Mr. Trudeau is now doing a bit of that to Mr. O’Toole, forcing the new leader to make quick choices on strategy. The Prime Minister is doing it with the Throne Speech and mini-budget, each of which will lead to a confidence vote – and carry the threat that an election could come next.

Mr. O’Toole’s Conservatives don’t have the votes to defeat Mr. Trudeau’s government without the Bloc Québécois and the NDP, and, despite the usual bravado, the Conservatives won’t want a snap election so quickly. But if Mr. Trudeau sets out an expansive, big-spending recovery plan that requires high-stakes confidence votes, Mr. O’Toole is going to have to take a position.

Mr. Trudeau is claiming that the Liberal government will have Canadians’ back, with big packages of income and other supports for workers’ whose livelihoods are vulnerable.
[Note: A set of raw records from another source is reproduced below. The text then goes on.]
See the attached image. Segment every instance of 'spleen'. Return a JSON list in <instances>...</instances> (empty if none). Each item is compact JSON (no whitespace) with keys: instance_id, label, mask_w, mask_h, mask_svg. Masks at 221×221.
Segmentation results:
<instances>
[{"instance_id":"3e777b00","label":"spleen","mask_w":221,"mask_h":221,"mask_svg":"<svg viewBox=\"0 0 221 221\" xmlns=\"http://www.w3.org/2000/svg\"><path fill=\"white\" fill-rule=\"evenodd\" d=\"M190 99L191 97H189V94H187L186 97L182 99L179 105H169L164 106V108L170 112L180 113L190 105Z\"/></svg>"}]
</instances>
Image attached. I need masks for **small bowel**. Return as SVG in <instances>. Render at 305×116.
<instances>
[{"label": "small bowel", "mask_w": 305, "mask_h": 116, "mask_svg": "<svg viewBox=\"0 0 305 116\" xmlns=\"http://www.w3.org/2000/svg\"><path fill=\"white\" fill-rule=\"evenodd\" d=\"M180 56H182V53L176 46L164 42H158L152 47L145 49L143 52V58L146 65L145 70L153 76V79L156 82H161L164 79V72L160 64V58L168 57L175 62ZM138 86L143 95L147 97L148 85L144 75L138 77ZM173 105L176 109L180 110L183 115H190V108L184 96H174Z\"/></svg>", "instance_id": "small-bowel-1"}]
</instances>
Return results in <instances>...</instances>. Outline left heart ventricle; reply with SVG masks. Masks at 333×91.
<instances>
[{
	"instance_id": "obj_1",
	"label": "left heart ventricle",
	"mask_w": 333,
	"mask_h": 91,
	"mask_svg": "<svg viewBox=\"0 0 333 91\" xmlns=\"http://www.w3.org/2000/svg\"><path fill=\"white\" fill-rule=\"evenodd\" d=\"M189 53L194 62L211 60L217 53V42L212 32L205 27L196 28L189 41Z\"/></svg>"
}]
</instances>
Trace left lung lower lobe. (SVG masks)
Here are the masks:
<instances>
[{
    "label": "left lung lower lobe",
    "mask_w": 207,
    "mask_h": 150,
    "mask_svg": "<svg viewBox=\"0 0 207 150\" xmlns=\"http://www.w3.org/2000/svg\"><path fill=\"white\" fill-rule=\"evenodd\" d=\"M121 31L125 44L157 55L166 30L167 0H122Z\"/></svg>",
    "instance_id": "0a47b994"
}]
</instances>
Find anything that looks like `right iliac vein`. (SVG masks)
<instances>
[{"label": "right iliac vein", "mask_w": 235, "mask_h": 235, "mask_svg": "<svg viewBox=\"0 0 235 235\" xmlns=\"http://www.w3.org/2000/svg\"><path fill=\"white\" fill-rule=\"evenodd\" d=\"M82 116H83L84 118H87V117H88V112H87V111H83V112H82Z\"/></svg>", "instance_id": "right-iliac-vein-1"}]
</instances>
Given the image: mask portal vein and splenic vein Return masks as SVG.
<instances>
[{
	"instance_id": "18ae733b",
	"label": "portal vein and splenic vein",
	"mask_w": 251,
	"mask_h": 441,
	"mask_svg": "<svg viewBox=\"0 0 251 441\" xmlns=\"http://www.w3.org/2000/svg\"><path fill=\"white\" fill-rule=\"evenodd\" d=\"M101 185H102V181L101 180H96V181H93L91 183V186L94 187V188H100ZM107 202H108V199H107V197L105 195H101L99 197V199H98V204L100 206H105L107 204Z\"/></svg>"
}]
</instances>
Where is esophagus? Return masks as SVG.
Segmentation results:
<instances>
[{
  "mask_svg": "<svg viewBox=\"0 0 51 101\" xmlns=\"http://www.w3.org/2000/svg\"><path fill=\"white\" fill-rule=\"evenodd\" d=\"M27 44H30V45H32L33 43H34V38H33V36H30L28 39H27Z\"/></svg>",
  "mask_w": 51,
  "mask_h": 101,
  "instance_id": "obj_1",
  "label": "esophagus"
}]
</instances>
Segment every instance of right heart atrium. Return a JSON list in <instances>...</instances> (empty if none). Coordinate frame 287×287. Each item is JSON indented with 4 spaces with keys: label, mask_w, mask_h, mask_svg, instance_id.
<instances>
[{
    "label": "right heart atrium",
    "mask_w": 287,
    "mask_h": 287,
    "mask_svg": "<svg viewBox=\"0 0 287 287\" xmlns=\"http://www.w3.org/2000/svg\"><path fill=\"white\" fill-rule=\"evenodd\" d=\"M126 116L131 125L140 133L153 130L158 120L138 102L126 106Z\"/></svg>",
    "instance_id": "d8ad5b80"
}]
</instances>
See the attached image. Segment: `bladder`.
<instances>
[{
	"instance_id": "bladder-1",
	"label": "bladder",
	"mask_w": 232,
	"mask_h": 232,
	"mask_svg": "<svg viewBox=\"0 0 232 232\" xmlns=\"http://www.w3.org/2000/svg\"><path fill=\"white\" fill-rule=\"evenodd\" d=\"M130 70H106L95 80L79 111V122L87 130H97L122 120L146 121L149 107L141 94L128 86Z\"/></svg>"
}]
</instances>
He is daring the Conservatives to say they would do less. He is daring Mr. O’Toole to call for restraint.

David Tarrant, a Conservative strategist who has worked for the governments of Mr. Harper and Ontario Premier Doug Ford, said that Mr. Trudeau made this tactic pretty clear. At a news conference with Mr. Ford last week, Mr. Trudeau put it this way: “There will be no doubt important debates to be had with parties who don’t think we should be doing as much as we will be doing.”

It would be unsurprising if Conservatives complained Mr. Trudeau is shovelling money out the door. The latest estimate of this year’s budget deficit is $343-billion. The Conservatives consider fiscal restraint part of their brand. As a leadership candidate, Mr. O’Toole promised a path back to balanced budgets, and a “pay-as-you-go rule” that would require cuts to fund any new program.
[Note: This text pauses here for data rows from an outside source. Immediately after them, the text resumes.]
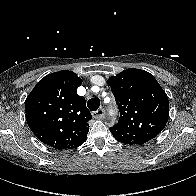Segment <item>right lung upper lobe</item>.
<instances>
[{"label": "right lung upper lobe", "instance_id": "obj_1", "mask_svg": "<svg viewBox=\"0 0 196 196\" xmlns=\"http://www.w3.org/2000/svg\"><path fill=\"white\" fill-rule=\"evenodd\" d=\"M81 81L72 71L55 72L41 79L28 95L26 121L44 144L63 150L86 141L92 116L76 92Z\"/></svg>", "mask_w": 196, "mask_h": 196}]
</instances>
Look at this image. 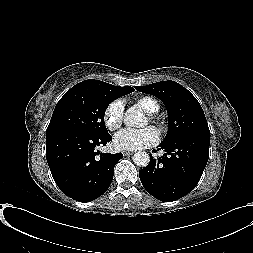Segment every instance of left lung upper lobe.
I'll return each instance as SVG.
<instances>
[{"mask_svg": "<svg viewBox=\"0 0 253 253\" xmlns=\"http://www.w3.org/2000/svg\"><path fill=\"white\" fill-rule=\"evenodd\" d=\"M135 89L156 96L166 106L169 127L163 142L187 133L210 136L207 120L199 102L182 85L175 81H163Z\"/></svg>", "mask_w": 253, "mask_h": 253, "instance_id": "5c2ea615", "label": "left lung upper lobe"}]
</instances>
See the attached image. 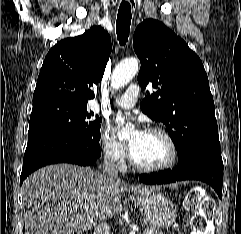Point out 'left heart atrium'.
Segmentation results:
<instances>
[{"instance_id": "39dd6f15", "label": "left heart atrium", "mask_w": 241, "mask_h": 234, "mask_svg": "<svg viewBox=\"0 0 241 234\" xmlns=\"http://www.w3.org/2000/svg\"><path fill=\"white\" fill-rule=\"evenodd\" d=\"M125 121H126V119L125 118H123V117H119V118H117V123H118V125H123L124 123H125ZM138 135H142L143 133H144V131L143 130H138L137 132H136Z\"/></svg>"}]
</instances>
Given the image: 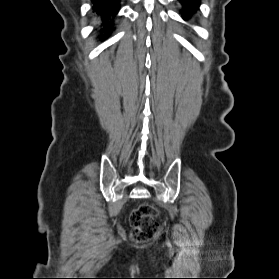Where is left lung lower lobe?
I'll return each mask as SVG.
<instances>
[{
	"mask_svg": "<svg viewBox=\"0 0 279 279\" xmlns=\"http://www.w3.org/2000/svg\"><path fill=\"white\" fill-rule=\"evenodd\" d=\"M183 5L182 16L187 20L200 5V0H179Z\"/></svg>",
	"mask_w": 279,
	"mask_h": 279,
	"instance_id": "obj_1",
	"label": "left lung lower lobe"
}]
</instances>
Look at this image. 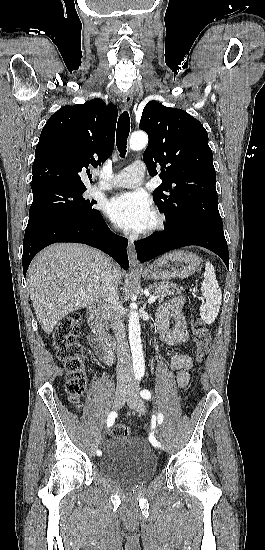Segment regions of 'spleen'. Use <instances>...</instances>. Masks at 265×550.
Returning a JSON list of instances; mask_svg holds the SVG:
<instances>
[{"label":"spleen","mask_w":265,"mask_h":550,"mask_svg":"<svg viewBox=\"0 0 265 550\" xmlns=\"http://www.w3.org/2000/svg\"><path fill=\"white\" fill-rule=\"evenodd\" d=\"M201 292L206 302L200 306V316L206 324L210 325L218 316L222 301V293L216 280L214 267L209 261L205 264L204 281L202 283Z\"/></svg>","instance_id":"obj_1"}]
</instances>
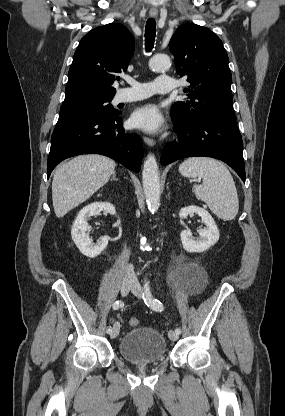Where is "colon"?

But Mr. Tarrant thinks there is a trap there the Conservatives must avoid. “Now is not the time to fight the battle on fiscal rectitude,” he said.

He argues the consensus on balancing budgets and lowering debt that existed 20 years ago is no more. Baby Boomers had lived through high interest rates and personal debt, but millennials don’t have the same learned fears of debt. Even the Conservatives’ voter base isn’t stuck on deficit cutting. And people are feeling vulnerable now, he said.

Conservatives, Mr. Tarrant said, should “expunge” any language that hints at blaming people who received benefits in the pandemic. They shouldn’t talk about benefits being a disincentive to work. Conservatives should come up with their own income-support policies that deal with uncovered gig workers without being a backdoor to a universal income, or a compassionate child-care plan that isn’t a big national program.

Essentially, Mr. Tarrant argues that when Prime Minister Trudeau dares Mr. O’Toole to oppose a big-spending agenda, the new Conservative Leader should refuse. Instead, Mr. Tarrant suggests Mr. O’Toole should acknowledge that Canadians are hurting, stress his party is on the side of ordinary folks, and argue he has better ways to help them.

That still leaves Mr. O’Toole, a brand new leader fresh off a seven-month leadership campaign focused on winning the right side of the Conservative party, with only weeks to figure out the elements of his own recovery plan. They will be high-stakes choices, framed by confidence votes, that might end up as his platform in a snap election campaign. The Liberals are already firing fast-pitch politics straight at him.